### WHAT THE TASK ASKS
Every line from the top of the records through the line containing "propriétaire de l’animal a constaté sa" should be retyped exactly; the pictures should not.
··· PROVIDED INFORMATION ···
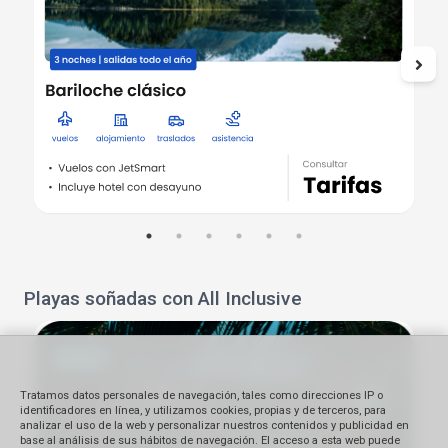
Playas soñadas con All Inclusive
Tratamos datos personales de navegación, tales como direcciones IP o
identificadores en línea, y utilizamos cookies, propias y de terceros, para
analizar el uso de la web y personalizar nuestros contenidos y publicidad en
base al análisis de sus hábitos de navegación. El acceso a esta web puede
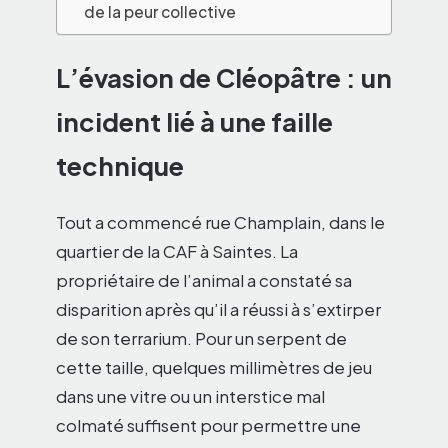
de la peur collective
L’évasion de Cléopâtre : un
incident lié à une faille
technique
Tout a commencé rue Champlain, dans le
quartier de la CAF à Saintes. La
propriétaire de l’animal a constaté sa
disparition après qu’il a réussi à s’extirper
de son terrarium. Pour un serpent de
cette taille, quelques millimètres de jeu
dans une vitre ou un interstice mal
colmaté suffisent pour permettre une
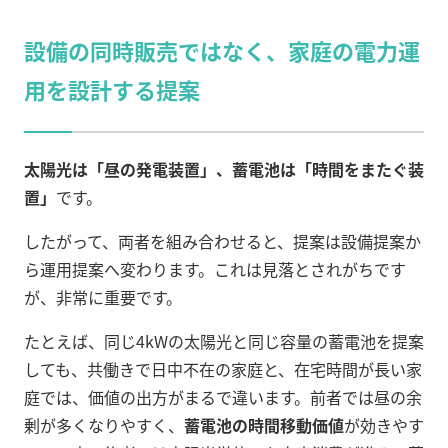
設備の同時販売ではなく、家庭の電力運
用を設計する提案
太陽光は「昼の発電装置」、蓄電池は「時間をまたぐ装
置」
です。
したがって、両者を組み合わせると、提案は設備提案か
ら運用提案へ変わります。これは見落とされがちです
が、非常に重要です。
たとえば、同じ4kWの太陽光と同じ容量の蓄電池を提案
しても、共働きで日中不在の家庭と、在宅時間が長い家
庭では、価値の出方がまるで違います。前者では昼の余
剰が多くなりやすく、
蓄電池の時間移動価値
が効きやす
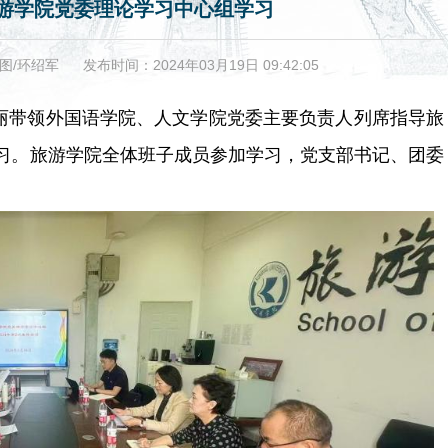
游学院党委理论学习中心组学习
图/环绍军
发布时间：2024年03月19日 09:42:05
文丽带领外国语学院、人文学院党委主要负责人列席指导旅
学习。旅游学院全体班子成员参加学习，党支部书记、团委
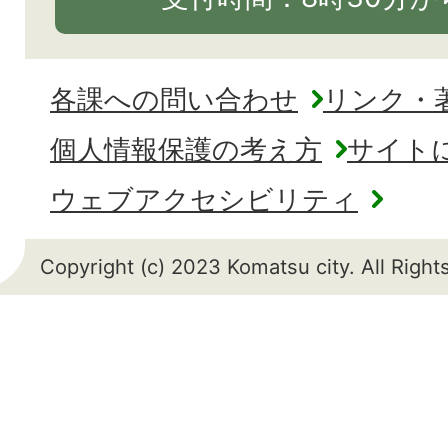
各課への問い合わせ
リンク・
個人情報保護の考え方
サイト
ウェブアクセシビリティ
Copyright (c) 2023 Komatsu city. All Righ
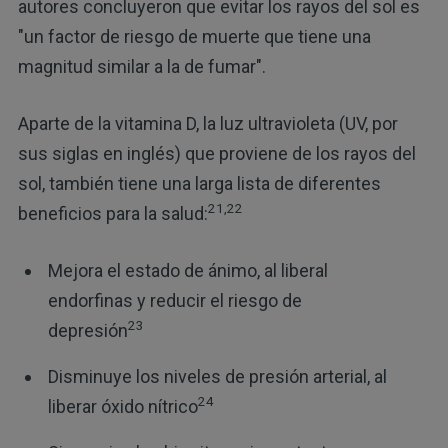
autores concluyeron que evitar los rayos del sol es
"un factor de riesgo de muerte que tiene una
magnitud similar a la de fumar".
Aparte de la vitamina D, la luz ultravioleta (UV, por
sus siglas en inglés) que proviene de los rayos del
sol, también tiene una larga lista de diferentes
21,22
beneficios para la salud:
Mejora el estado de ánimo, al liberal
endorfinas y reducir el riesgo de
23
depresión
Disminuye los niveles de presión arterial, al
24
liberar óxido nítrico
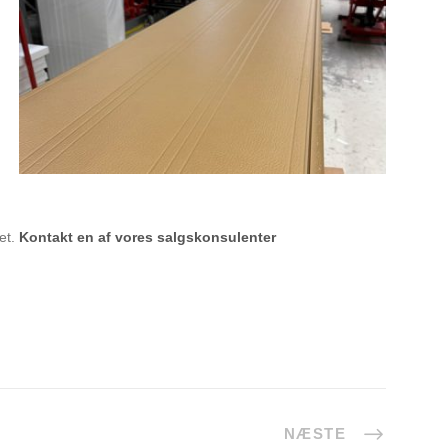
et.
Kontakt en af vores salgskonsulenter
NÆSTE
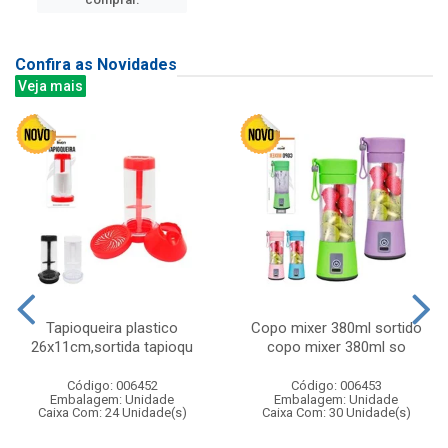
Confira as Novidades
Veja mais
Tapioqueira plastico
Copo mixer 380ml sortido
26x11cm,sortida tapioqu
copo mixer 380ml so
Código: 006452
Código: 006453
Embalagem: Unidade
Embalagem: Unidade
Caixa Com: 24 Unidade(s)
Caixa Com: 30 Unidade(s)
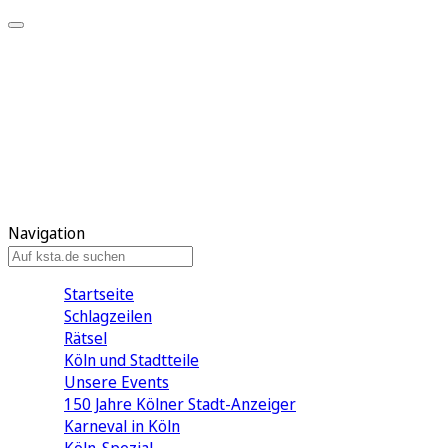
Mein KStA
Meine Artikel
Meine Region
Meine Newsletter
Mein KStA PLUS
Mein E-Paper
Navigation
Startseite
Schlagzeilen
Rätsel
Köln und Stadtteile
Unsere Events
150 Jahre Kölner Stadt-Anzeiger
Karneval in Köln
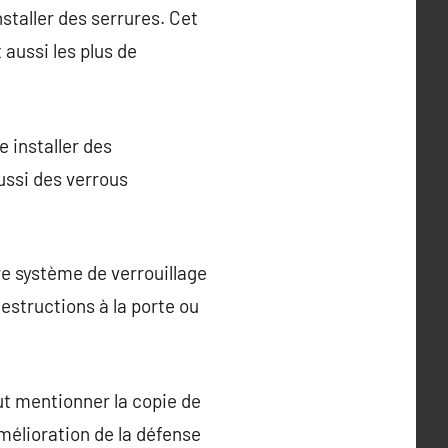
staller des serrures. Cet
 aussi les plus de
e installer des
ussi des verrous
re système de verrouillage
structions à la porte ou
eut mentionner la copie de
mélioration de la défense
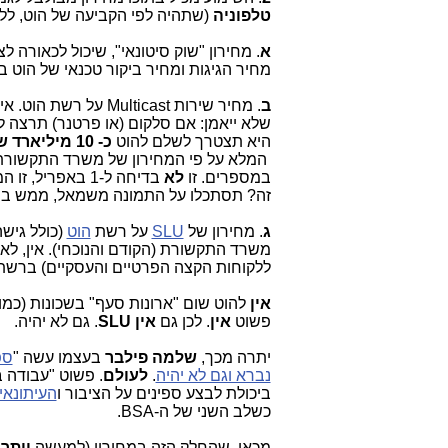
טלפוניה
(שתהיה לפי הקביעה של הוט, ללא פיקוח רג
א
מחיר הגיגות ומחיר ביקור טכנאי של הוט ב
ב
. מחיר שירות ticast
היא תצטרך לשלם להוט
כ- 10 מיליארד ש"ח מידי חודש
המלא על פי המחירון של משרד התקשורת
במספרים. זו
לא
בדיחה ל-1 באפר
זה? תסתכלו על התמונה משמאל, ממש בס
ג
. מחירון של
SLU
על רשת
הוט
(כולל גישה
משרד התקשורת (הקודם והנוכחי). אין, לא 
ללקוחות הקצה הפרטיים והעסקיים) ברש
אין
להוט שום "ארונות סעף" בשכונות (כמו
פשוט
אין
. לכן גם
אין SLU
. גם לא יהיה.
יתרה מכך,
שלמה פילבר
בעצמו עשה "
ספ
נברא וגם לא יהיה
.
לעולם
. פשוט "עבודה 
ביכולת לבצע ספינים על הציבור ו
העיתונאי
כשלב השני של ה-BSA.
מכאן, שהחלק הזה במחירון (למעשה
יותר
···
### SOLUTION TO THIS EXERCISE
Playas soñadas con All Inclusive
Tratamos datos personales de navegación, tales como direcciones IP o
identificadores en línea, y utilizamos cookies, propias y de terceros, para
analizar el uso de la web y personalizar nuestros contenidos y publicidad en
base al análisis de sus hábitos de navegación. El acceso a esta web puede
de la peur collective
L’évasion de Cléopâtre : un
incident lié à une faille
technique
Tout a commencé rue Champlain, dans le
quartier de la CAF à Saintes. La
propriétaire de l’animal a constaté sa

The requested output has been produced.